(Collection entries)
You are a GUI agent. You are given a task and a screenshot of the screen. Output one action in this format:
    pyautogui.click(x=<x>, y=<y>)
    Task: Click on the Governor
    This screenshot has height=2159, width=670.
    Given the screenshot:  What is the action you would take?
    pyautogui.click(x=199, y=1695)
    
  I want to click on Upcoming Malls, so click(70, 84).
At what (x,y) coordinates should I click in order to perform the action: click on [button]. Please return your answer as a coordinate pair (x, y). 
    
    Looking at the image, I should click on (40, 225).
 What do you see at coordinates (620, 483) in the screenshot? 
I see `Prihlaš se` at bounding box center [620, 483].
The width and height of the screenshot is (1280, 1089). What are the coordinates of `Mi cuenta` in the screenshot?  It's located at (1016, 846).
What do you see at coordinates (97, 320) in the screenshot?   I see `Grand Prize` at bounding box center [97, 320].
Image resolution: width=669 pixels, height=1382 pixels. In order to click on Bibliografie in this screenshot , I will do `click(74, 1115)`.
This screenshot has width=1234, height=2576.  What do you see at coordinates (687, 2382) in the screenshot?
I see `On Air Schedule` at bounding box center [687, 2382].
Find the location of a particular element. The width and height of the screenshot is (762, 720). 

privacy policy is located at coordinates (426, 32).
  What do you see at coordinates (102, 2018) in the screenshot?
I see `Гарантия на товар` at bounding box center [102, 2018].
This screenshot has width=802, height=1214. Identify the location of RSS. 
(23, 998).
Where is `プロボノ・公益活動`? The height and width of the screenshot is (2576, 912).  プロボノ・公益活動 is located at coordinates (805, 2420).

• _What you need to do_: Print, without alteration, only the lines above between the one holding "What do you see at coordinates (620, 483)" and the one holding "Image resolution: width=669", inclusive.

• _Result below_:
 What do you see at coordinates (620, 483) in the screenshot? 
I see `Prihlaš se` at bounding box center [620, 483].
The width and height of the screenshot is (1280, 1089). What are the coordinates of `Mi cuenta` in the screenshot?  It's located at (1016, 846).
What do you see at coordinates (97, 320) in the screenshot?   I see `Grand Prize` at bounding box center [97, 320].
Image resolution: width=669 pixels, height=1382 pixels. In order to click on Bibliografie in this screenshot , I will do `click(74, 1115)`.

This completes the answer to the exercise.